Hence, a perfect algorithm would detect the correct maximum of the first peak every time. However, this means a lot of calculations which eat up precious CPU time. My simple device is not equipped with a real time clock, thus I rely on MAX30102 sampling as an approximation of real time clock. For that, all the calculations done by rf_heart_rate_and_oxygen_saturation() must be very fast in order not to delay the measure of real time. The algorithm is successful in this respect, but at the cost of some sacrifices. The D detection routine, rf_signal_periodicity(), relies on an initial guess, D0, to find the appropriate maximum. The routine looks at autocorrelation values at D0, D0+1, and D0-1 to determine direction in which the peak resides. If, for example, D0=50 in your case, then the routine marches to the right at D1=51, D2=52, etc., until reaching peak at optimal Dn=68. The optimal value is then remembered as a new D0 for the next cycle. Since HR at night does not change much, the cost of obtaining its value from the next batch of samples is quite low - no more than a few evaluations of autocorrelation function.
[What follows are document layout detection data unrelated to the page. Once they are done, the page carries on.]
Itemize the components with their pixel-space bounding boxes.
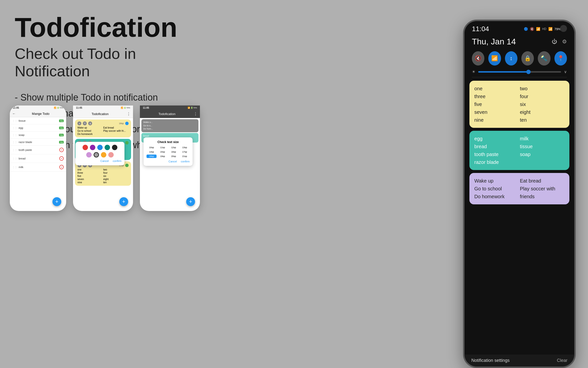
color-option-lavender[interactable] [86,152,92,158]
notif-item: Go to school [474,185,519,193]
confirm-button[interactable]: confirm [113,159,122,162]
size-option[interactable]: 14sp [147,150,157,154]
color-option-blue[interactable] [97,145,103,150]
add-button[interactable]: + [52,197,61,206]
big-phone: 11:04 🔵 🔇 📶 HD 📶 79% 🔋 Thu, Jan 14 ⏻ ⚙ [463,20,576,368]
color-picker-buttons: Cancel confirm [78,159,122,162]
phone3-status-bar: 11:05 📶 🔋79% [140,105,200,110]
clear-button[interactable]: Clear [557,358,567,363]
confirm-button[interactable]: confirm [181,160,190,163]
back-icon[interactable]: ← [12,112,16,116]
color-option-teal[interactable] [105,145,110,150]
color-option-purple[interactable] [90,145,95,150]
notif-item: two [103,168,129,171]
size-option[interactable]: 19sp [158,155,168,158]
menu-dots-icon[interactable]: ⋮ [127,112,131,116]
size-option[interactable]: 15sp [158,150,168,154]
cancel-button[interactable]: Cancel [100,159,109,162]
qs-tile-wifi[interactable]: 📶 [488,51,501,66]
notif-card-bg1: Wake u...Go to s...Do hom... [141,119,198,132]
qs-controls: ⏻ ⚙ [552,39,567,45]
phone2: 11:05 📶 🔋79% Todofication ⋮ ⏸ ⚙ 🗑 18sp W… [73,105,133,211]
qs-tile-lock[interactable]: 🔒 [521,51,534,66]
color-option-pink[interactable] [108,152,114,158]
notif-item: tooth paste [474,150,519,158]
pause-btn[interactable]: ⏸ [77,121,81,125]
list-item[interactable]: ⋮⋮ bread × [10,154,66,163]
notif-color-dot [125,141,129,145]
big-bottom-bar: Notification settings Clear [465,355,574,367]
notif-item: seven [77,178,103,181]
notif-item: three [474,92,519,100]
list-item[interactable]: ⋮⋮ soap ing [10,131,66,139]
settings-btn[interactable]: ⚙ [83,121,87,125]
size-option[interactable]: 13sp [180,146,190,149]
chevron-down-icon[interactable]: ∨ [564,69,567,74]
brightness-low-icon: ☀ [472,69,475,74]
qs-tile-location[interactable]: 📍 [554,51,567,66]
notif-item: milk [520,135,564,143]
big-notif-teal-content: egg bread tooth paste razor blade milk t… [474,135,564,166]
big-notif-card-teal: egg bread tooth paste razor blade milk t… [469,131,569,170]
add-button[interactable]: + [186,197,195,206]
notif-controls: ⏸ ⚙ 🗑 18sp [77,121,129,125]
size-option[interactable]: 11sp [158,146,168,149]
color-option-black[interactable] [112,145,117,150]
delete-btn[interactable]: 🗑 [88,121,92,125]
add-button[interactable]: + [119,197,128,206]
item-badge-red: × [59,148,64,152]
notif-item: bread [474,143,519,150]
phone2-status-icons: 📶 🔋79% [121,107,130,109]
notif-item: ten [520,116,564,124]
notif-item: eight [520,108,564,116]
list-item[interactable]: ⋮⋮ tissue ing [10,117,66,124]
notif-item: two [520,85,564,92]
camera-cutout [560,25,567,32]
notif-item: Eat bread [103,126,129,129]
phone2-header-title: Todofication [75,112,125,116]
notif-color-dot [125,164,129,167]
color-option-grey[interactable] [94,152,99,158]
notification-settings-button[interactable]: Notification settings [471,358,510,363]
drag-icon: ⋮⋮ [12,127,17,129]
phone1-time: 11:05 [13,106,19,109]
notif-item: razor blade [474,158,519,166]
list-item[interactable]: ⋮⋮ egg ing [10,124,66,131]
cancel-button[interactable]: Cancel [169,160,177,163]
qs-tile-data[interactable]: ↕ [505,51,517,66]
list-item[interactable]: ⋮⋮ razor blade ing [10,139,66,146]
phone3-header-title: Todofication [142,112,192,116]
phone1-status-bar: 11:05 📶 🔋79% [10,105,66,110]
list-item[interactable]: ⋮⋮ milk × [10,163,66,171]
mute-icon: 🔇 [530,27,534,31]
notif-card-1: ⏸ ⚙ 🗑 18sp Wake up Eat bread Go to schoo… [75,119,131,137]
list-item[interactable]: ⋮⋮ tooth paste × [10,146,66,154]
qs-tile-mute[interactable]: 🔇 [472,51,484,66]
size-option-selected[interactable]: 18sp [147,155,157,158]
notif-item: three [77,171,103,174]
settings-icon[interactable]: ⚙ [562,39,567,45]
notif-item: eight [103,178,129,181]
notif-item: nine [474,116,519,124]
qs-tile-flashlight[interactable]: 🔦 [538,51,550,66]
menu-dots-icon[interactable]: ⋮ [194,112,197,116]
phone1: 11:05 📶 🔋79% ← Mange Todo ⋮⋮ tissue ing … [10,105,66,211]
size-option[interactable]: 10sp [147,146,157,149]
color-option-red[interactable] [83,145,88,150]
phone2-time: 11:05 [76,106,82,109]
size-option[interactable]: 21sp [180,155,190,158]
notif-item: one [77,168,103,171]
big-notif-area: one three five seven nine two four six e… [465,77,574,355]
phone3: 11:05 📶 🔋79% Todofication ⋮ Wake u...Go … [140,105,200,211]
brightness-track[interactable] [478,71,561,73]
size-option[interactable]: 12sp [169,146,179,149]
size-option[interactable]: 16sp [169,150,179,154]
size-option[interactable]: 17sp [180,150,190,154]
color-option-amber[interactable] [101,152,106,158]
power-icon[interactable]: ⏻ [552,39,557,45]
big-notif-card-lavender: Wake up Go to school Do homework Eat bre… [469,173,569,204]
size-option[interactable]: 20sp [169,155,179,158]
color-row-2 [78,152,122,158]
text-size-dialog: Check text size 10sp 11sp 12sp 13sp 14sp… [144,137,193,166]
notif-item: Play soccer with fri... [103,130,129,132]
Which brings me back to the initial guess, D0. Ideally, it should be in the range between first two local minima, e.g., 32 and 96 in your case. I tailored it to myself setting it to 25 at the beginning of rf_heart_rate_and_oxygen_saturation() function:
static int32_t n_last_peak_interval=FS; // Initialize it to 25, which corresponds to heart rate of 60 bps, RF
because HR=60 bpm was quite a safe bet. But in your case 60 bpm is just a bit too low. D0=100 is actually on the wrong side of the local minimum and rf_signal_periodicity() actually finds the second maximum at about 130 samples, which corresponds to twice the distance between heart beats and translates to too low HR=46.
I guess, all you have to do to adjust the code to your physiology is to update the D0 to, say, 67?
static int32_t n_last_peak_interval=67;
or
static int32_t n_last_peak_interval=2*FS/3;
I haven't heard from you in a long time. Hence, I consider this issue to be closed.